# Evaluate $\int \frac{2 \sin x+ \sin 2x}{1 - \cos x }\mathrm{d}x$ by substitution

$$\int \frac{2 \sin x+ \sin 2x}{1 - \cos x }\mathrm{d}x .$$

the following to is to be solved by substitution method. I tried to substitute $1-\cos x$, but couldn't reach the solution. Any help is appreciated.

• Did you try$u = \cos x$? Note $\sin 2x = 2\sin x \cos x$. – user99914 Jan 7 '16 at 11:38
• @JohnMa No i didn't. But after you said I tried but couldn't do it. If u can show how to do it,that would be great! – user302630 Jan 7 '16 at 11:43

\begin{align}\int \frac{2 \sin x+ \sin 2x}{1 - \cos x }\ dx &= \int \frac{2 \sin x+ 2\sin x\cos x}{1 - \cos x }\ dx \\ &= 2\int\frac{1+\cos x}{1-\cos x}\sin x\ dx \\ &= 2\int\frac{-(1-\cos x)+2}{1-\cos x}\frac{d(1-\cos x)}{dx}\ dx \\ &= 2\int\frac{-(1-\cos x)+2}{1-\cos x}\ {d(1-\cos x)}\end{align}

Does that help?

• The answer is 4 log(1-cos x) + 2 cos x + c. Can you show how that is coming???? – user302630 Jan 7 '16 at 11:56
• Replacing $1-\cos x$ with $u$ everywhere in that last expression gets you $2\int \frac{-u+2}{u}\ du$. Now see if you can evaluate it. – user137731 Jan 7 '16 at 11:58
• Yeah yeah!!. My bad. Got it . Thanks!! – user302630 Jan 7 '16 at 12:04

Hint

$$I=\int \frac{2 \sin( x)+ \sin (2x)}{1 - \cos (x) }\ dx = \int \frac{2 \sin (x)+ 2\sin ( x)\cos ( x)}{1 - \cos ( x) }\ dx = 2\int\frac{1+\cos( x)}{1-\cos( x)}\sin ( x)\ dx$$

Now, change variable $y=\cos(x)$, $dy=-\sin(x)\,dx$ which makes $$I=-2\int\frac{1+y}{1-y}\,dy$$ which seems easy to solve.

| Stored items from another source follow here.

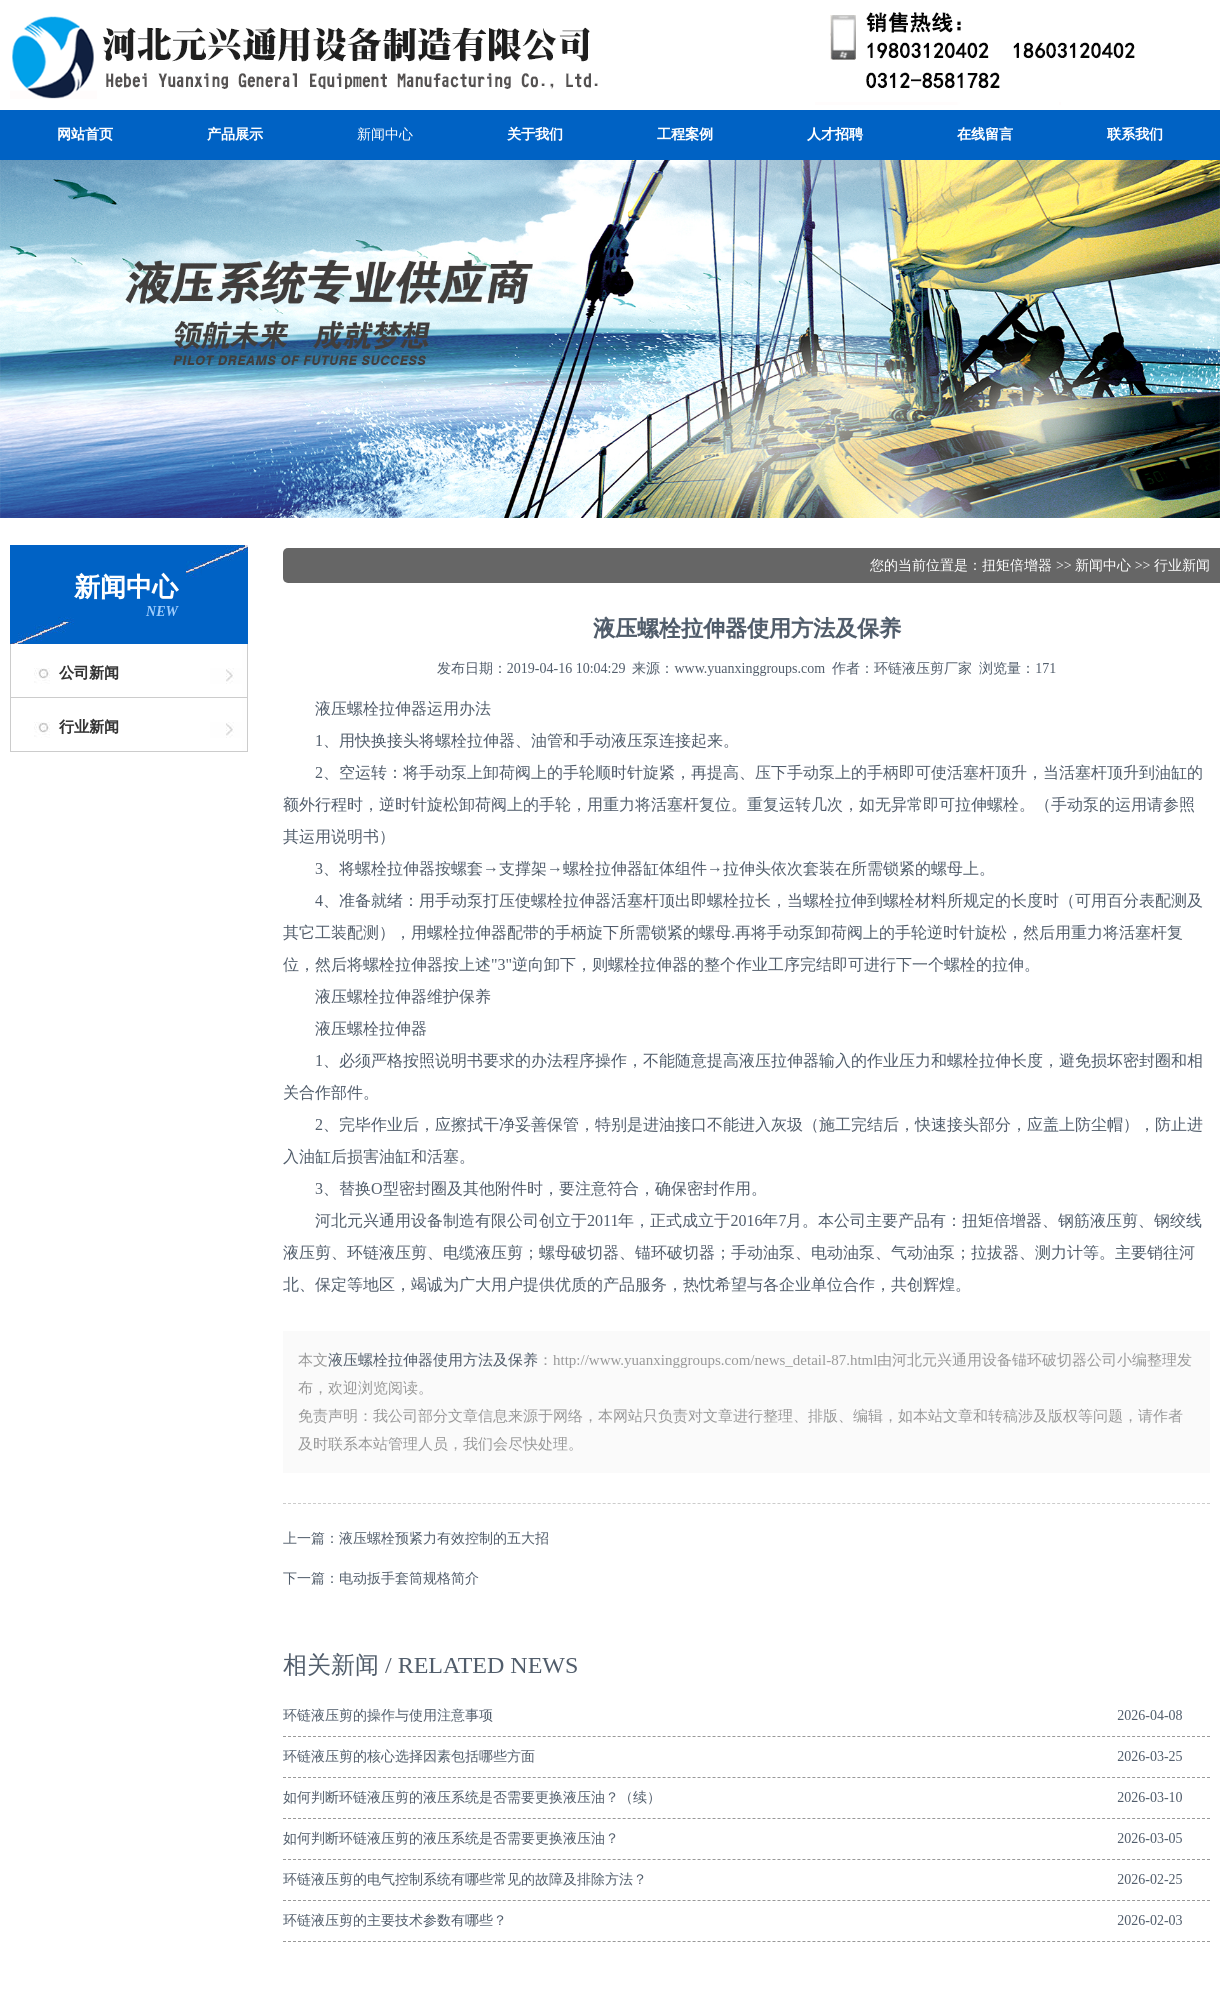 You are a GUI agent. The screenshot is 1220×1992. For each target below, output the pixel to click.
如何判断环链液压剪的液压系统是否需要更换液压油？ (451, 1838)
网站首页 (85, 134)
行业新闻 (89, 727)
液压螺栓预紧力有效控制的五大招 (444, 1538)
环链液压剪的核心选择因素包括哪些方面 (409, 1756)
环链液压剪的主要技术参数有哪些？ (395, 1920)
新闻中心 (385, 134)
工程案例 (685, 134)
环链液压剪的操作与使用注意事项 (388, 1715)
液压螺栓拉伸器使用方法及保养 (433, 1360)
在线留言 (985, 134)
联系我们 (1135, 134)
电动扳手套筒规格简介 (409, 1578)
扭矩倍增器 (1017, 565)
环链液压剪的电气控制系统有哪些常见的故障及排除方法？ (465, 1879)
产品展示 (235, 134)
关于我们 (535, 134)
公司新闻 (89, 673)
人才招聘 (835, 134)
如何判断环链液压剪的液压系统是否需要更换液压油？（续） (472, 1797) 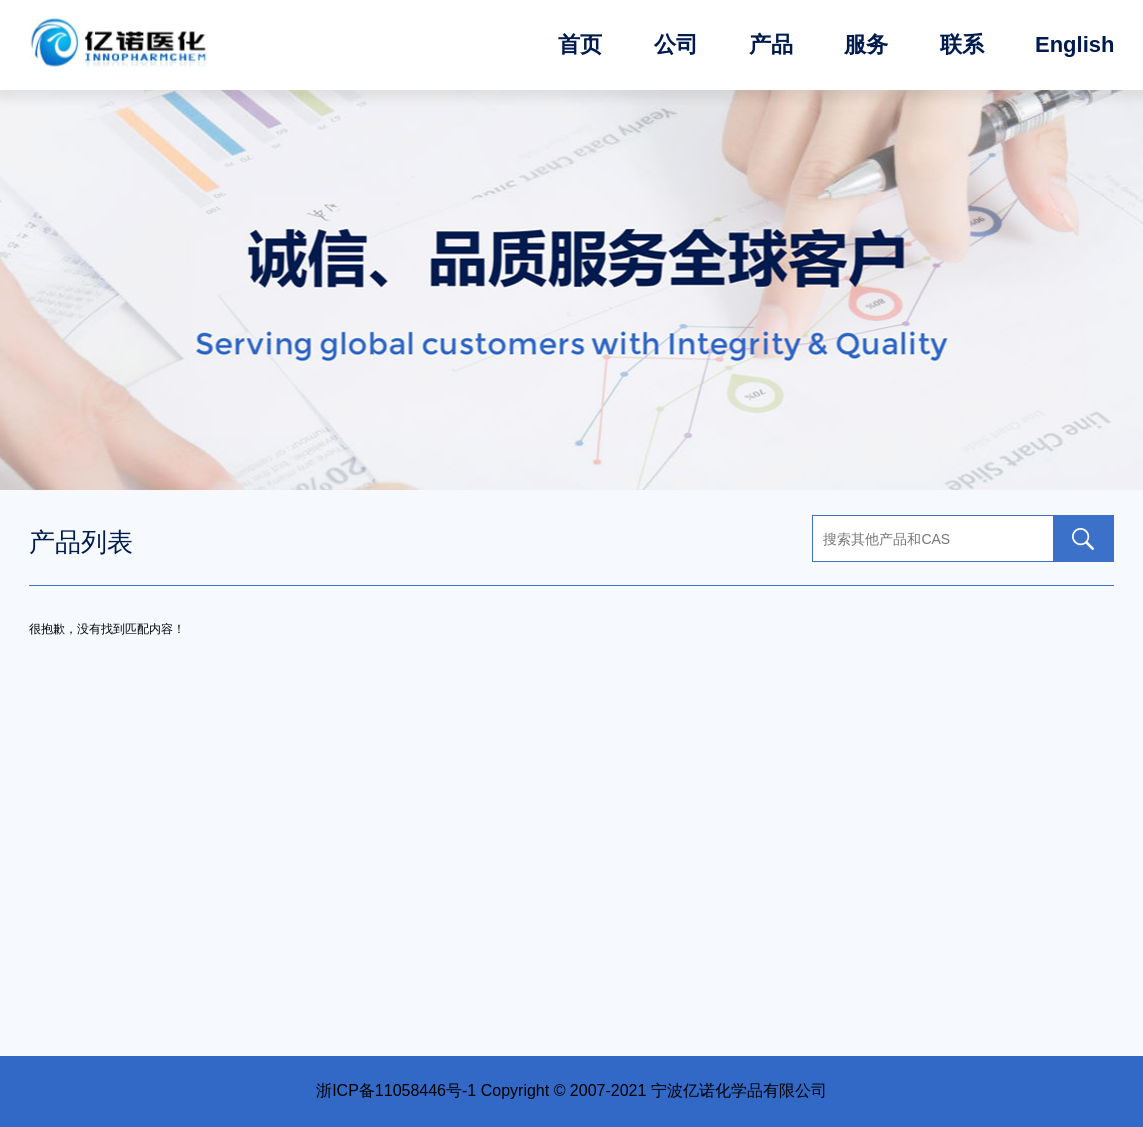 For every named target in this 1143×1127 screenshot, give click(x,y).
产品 (771, 44)
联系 (962, 44)
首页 (580, 44)
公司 (676, 44)
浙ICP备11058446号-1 (396, 1090)
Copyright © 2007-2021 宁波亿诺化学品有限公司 (654, 1090)
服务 (866, 44)
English (1074, 44)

• Can you please show the last few step and get the answer. I am having problem to do solve the last expression of yours – user302630 Jan 7 '16 at 11:53
• @user302630 Set $u = 1 - y \implies du = - dy$ and $1 + y = 2 - u$, so your integral becomes $$2 \int \frac{2 - u}{u} du = 2 \int \frac{2}{u} - 1 du$$ – mattos Jan 7 '16 at 11:58

$$u=1-\cos t$$ $$\int \frac{2 \sin x+ 2\sin x \cos x}{1 - \cos x }\ dx=2\int {2-u \over u} du$$

$$=\int (\frac4u-2) du=-2u+4\log u +C$$ $$=-2(1-\cos t)+4\log (1-\cos t) +C$$ $$= 2 \cos t +4\log (1-\cos t) +C'$$